Kiev demande à ses alliés occidentaux des systèmes de défense antiaérienne de dernière génération pour se protéger après la frappe d'un missile balistique hypersonique, que Poutine a ordonné de produire en série, promettant de nouveaux tirs contre ses ennemis.

La Russie a dit avoir frappé jeudi la ville de Dnipro, en Ukraine, avec ce nouveau missile Orechnik de portée intermédiaire (jusqu'à 5500 km), un engin lourd à vocation stratégique mais sans sa charge nucléaire et dont le tir depuis la région d'Astrakhan (sud-ouest de la Russie) - une première dans cette guerre - a jeté un froid en Europe.

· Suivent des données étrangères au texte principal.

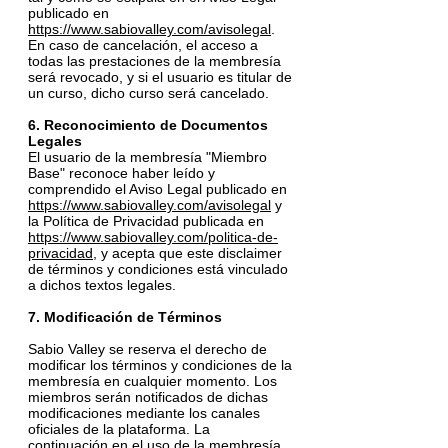
publicado en
https://www.sabiovalley.com/avisolegal
.
En caso de cancelación, el acceso a
todas las prestaciones de la membresía
será revocado, y si el usuario es titular de
un curso, dicho curso será cancelado.
6. Reconocimiento de Documentos
Legales
El usuario de la membresía "Miembro
Base" reconoce haber leído y
comprendido el Aviso Legal publicado en
https://www.sabiovalley.com/avisolegal
y
la Política de Privacidad publicada en
https://www.sabiovalley.com/politica-de-
privacidad
, y acepta que este disclaimer
de términos y condiciones está vinculado
a dichos textos legales.
7. Modificación de Términos
Sabio Valley se reserva el derecho de
modificar los términos y condiciones de la
membresía en cualquier momento. Los
miembros serán notificados de dichas
modificaciones mediante los canales
oficiales de la plataforma. La
continuación en el uso de la membresía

"Le ministre ukrainien de la Défense a d'ores et déjà des échanges avec nos partenaires pour de nouveaux systèmes de défense antiaérienne - précisément le genre de systèmes qui peuvent protéger des vies face à de nouveaux risques", a déclaré le président ukrainien Volodymyr Zelensky dans un message vidéo à ses concitoyens publié vendredi soir sur les réseaux sociaux.

L'Ukraine est notamment équipée de systèmes américains Patriot - avec lesquels elle affirme avoir déjà intercepté plusieurs missiles hypersoniques Kinjal vantés comme "invincibles" par le Kremlin - et de leur équivalent franco-italien Samp/T, mais en trop faible nombre pour protéger toutes ses villes.

Essais poursuivis et production en série

Mais la Russie affirme une nouvelle fois avoir avec le missile Orechnik un engin impossible à intercepter, et capable d'atteindre tous les pays d'Europe.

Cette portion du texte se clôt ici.